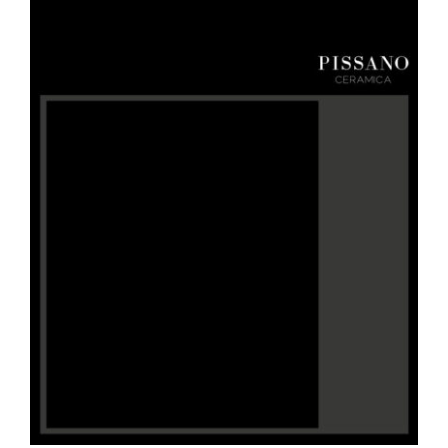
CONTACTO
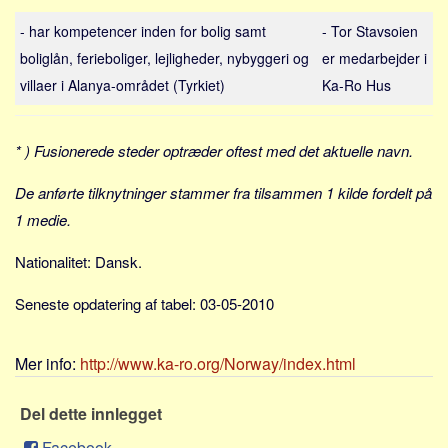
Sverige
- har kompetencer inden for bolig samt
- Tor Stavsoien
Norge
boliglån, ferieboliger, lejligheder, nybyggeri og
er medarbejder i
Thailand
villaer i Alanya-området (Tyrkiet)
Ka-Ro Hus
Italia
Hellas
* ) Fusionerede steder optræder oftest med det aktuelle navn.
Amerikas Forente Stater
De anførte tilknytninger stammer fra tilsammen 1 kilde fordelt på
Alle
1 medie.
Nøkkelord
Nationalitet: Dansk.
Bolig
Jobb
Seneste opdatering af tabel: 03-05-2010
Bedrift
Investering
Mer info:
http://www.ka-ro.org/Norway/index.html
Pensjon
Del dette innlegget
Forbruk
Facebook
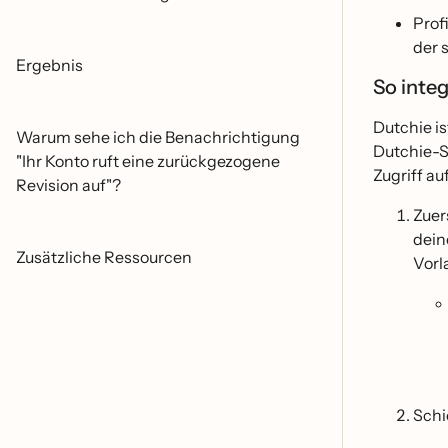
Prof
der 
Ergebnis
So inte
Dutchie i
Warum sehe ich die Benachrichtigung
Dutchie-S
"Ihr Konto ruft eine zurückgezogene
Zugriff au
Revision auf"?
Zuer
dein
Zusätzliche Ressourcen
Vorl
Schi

◇ ◇ ◇

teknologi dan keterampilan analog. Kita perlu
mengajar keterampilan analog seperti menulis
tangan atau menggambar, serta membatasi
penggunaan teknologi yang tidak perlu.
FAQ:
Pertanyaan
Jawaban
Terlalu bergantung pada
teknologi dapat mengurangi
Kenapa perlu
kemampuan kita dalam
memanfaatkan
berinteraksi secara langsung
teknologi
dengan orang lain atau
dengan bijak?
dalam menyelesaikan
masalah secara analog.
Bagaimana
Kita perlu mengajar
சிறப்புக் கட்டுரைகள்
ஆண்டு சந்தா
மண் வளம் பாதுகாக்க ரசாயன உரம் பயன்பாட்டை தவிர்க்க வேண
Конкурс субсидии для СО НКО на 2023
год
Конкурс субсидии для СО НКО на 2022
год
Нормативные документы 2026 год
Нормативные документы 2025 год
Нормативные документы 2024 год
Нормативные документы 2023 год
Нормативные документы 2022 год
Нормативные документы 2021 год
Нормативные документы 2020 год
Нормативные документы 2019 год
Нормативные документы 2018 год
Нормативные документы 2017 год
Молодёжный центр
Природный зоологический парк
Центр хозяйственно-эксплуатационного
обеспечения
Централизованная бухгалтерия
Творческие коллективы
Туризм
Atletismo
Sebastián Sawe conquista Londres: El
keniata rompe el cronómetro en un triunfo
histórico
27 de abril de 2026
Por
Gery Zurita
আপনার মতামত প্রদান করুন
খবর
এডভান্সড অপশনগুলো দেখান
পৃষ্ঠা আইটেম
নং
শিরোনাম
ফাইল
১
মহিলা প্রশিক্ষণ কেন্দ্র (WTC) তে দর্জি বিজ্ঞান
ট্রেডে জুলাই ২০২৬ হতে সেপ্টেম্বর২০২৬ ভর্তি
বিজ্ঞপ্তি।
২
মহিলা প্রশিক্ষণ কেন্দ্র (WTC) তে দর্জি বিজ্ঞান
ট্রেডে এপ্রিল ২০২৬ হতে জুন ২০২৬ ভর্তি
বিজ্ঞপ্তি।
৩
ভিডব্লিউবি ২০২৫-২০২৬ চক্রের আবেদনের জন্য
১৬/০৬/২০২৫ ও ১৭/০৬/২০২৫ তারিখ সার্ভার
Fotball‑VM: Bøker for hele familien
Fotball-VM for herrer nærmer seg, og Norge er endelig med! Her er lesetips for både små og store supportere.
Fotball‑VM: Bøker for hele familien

◇ ◇ ◇

Work required:
Search the listing above for the string "perlu" and copy each line that has it.

Solution to this exercise:
teknologi dan keterampilan analog. Kita perlu
penggunaan teknologi yang tidak perlu.
Kenapa perlu
Kita perlu mengajar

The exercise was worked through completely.